● **About this task**
Reproduce from the records below, with no pictures, exactly the lines between the one containing "في هذه المقالة ، ستجد مخططات صندوق الصمامات" and the one containing "Página inicial", inclusive.

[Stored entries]
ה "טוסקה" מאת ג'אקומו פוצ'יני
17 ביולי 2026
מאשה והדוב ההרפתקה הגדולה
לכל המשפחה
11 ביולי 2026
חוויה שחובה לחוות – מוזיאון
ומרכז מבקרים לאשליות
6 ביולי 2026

* * *

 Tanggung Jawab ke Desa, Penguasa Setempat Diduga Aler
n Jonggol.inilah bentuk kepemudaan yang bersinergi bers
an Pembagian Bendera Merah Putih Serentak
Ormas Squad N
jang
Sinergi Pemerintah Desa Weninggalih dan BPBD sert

* * *

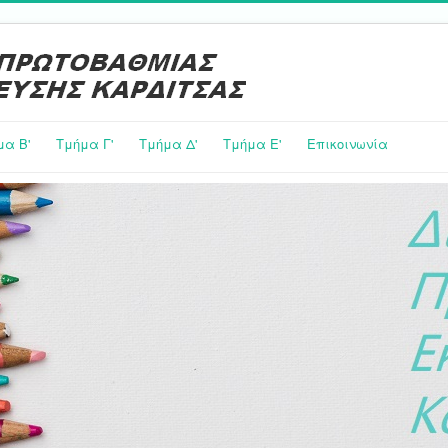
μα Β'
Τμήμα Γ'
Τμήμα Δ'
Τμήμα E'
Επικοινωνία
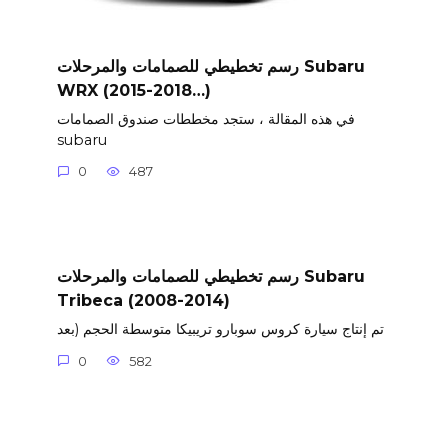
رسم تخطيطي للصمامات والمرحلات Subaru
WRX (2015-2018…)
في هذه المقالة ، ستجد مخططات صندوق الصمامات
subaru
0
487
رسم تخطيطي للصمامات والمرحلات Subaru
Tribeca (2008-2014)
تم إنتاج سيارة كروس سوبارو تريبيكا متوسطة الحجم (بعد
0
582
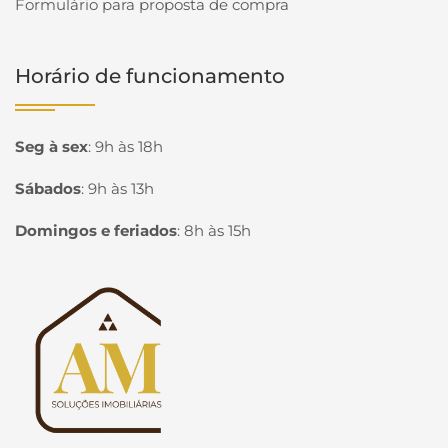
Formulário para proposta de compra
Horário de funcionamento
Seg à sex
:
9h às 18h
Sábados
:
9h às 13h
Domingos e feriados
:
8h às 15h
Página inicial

● **Written response**
في هذه المقالة ، ستجد مخططات صندوق الصمامات
subaru
0
487
رسم تخطيطي للصمامات والمرحلات Subaru
Tribeca (2008-2014)
تم إنتاج سيارة كروس سوبارو تريبيكا متوسطة الحجم (بعد
0
582
Formulário para proposta de compra
Horário de funcionamento
Seg à sex
:
9h às 18h
Sábados
:
9h às 13h
Domingos e feriados
:
8h às 15h
Página inicial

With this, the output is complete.